What is required
Exactly the lines from the one holding "Autores de Francia" through the final line of the data are wanted, copied as written.

Source data

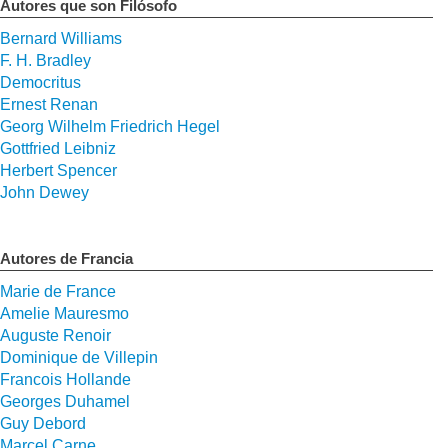
Autores que son Filósofo
Bernard Williams
F. H. Bradley
Democritus
Ernest Renan
Georg Wilhelm Friedrich Hegel
Gottfried Leibniz
Herbert Spencer
John Dewey
Autores de Francia
Marie de France
Amelie Mauresmo
Auguste Renoir
Dominique de Villepin
Francois Hollande
Georges Duhamel
Guy Debord
Marcel Carne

Output for this exercise
Autores de Francia
Marie de France
Amelie Mauresmo
Auguste Renoir
Dominique de Villepin
Francois Hollande
Georges Duhamel
Guy Debord
Marcel Carne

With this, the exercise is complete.